Please could you give again the lines from the one holding "головокружение и снижение артериального" through the final line of the data below, exactly, with no other lines?
........
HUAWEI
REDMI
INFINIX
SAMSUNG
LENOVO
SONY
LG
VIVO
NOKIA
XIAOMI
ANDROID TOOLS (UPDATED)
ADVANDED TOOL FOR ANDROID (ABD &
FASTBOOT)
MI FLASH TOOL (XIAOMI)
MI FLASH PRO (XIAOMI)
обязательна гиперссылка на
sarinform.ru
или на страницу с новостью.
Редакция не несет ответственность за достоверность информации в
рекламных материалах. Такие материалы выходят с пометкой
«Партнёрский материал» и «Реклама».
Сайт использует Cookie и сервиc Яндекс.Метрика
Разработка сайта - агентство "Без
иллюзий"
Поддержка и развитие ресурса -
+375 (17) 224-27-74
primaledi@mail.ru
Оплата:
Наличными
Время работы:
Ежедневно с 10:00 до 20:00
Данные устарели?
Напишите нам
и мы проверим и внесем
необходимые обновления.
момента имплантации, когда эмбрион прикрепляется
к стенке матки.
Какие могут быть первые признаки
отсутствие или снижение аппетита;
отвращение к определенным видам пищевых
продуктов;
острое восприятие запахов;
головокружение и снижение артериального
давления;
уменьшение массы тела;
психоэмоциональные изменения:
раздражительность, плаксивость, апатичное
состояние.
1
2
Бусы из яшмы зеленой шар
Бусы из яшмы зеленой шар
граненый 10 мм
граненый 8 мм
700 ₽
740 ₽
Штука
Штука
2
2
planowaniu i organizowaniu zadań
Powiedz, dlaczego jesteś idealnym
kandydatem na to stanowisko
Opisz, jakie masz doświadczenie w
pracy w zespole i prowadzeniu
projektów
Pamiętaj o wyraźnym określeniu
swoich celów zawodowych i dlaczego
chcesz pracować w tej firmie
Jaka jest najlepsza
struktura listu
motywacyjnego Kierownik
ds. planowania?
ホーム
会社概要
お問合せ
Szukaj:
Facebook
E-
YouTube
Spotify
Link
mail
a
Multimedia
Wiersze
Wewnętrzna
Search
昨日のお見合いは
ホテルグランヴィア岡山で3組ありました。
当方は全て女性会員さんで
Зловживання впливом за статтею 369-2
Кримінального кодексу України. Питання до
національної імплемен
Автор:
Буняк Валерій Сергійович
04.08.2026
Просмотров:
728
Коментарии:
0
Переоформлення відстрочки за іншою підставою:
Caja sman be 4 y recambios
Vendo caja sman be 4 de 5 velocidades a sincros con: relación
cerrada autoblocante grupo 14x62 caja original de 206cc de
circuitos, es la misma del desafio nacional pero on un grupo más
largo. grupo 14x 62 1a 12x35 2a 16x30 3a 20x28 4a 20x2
........
# ANSWER BOX:
головокружение и снижение артериального
давления;
уменьшение массы тела;
психоэмоциональные изменения:
раздражительность, плаксивость, апатичное
состояние.
1
2
Бусы из яшмы зеленой шар
Бусы из яшмы зеленой шар
граненый 10 мм
граненый 8 мм
700 ₽
740 ₽
Штука
Штука
2
2
planowaniu i organizowaniu zadań
Powiedz, dlaczego jesteś idealnym
kandydatem na to stanowisko
Opisz, jakie masz doświadczenie w
pracy w zespole i prowadzeniu
projektów
Pamiętaj o wyraźnym określeniu
swoich celów zawodowych i dlaczego
chcesz pracować w tej firmie
Jaka jest najlepsza
struktura listu
motywacyjnego Kierownik
ds. planowania?
ホーム
会社概要
お問合せ
Szukaj:
Facebook
E-
YouTube
Spotify
Link
mail
a
Multimedia
Wiersze
Wewnętrzna
Search
昨日のお見合いは
ホテルグランヴィア岡山で3組ありました。
当方は全て女性会員さんで
Зловживання впливом за статтею 369-2
Кримінального кодексу України. Питання до
національної імплемен
Автор:
Буняк Валерій Сергійович
04.08.2026
Просмотров:
728
Коментарии:
0
Переоформлення відстрочки за іншою підставою:
Caja sman be 4 y recambios
Vendo caja sman be 4 de 5 velocidades a sincros con: relación
cerrada autoblocante grupo 14x62 caja original de 206cc de
circuitos, es la misma del desafio nacional pero on un grupo más
largo. grupo 14x 62 1a 12x35 2a 16x30 3a 20x28 4a 20x2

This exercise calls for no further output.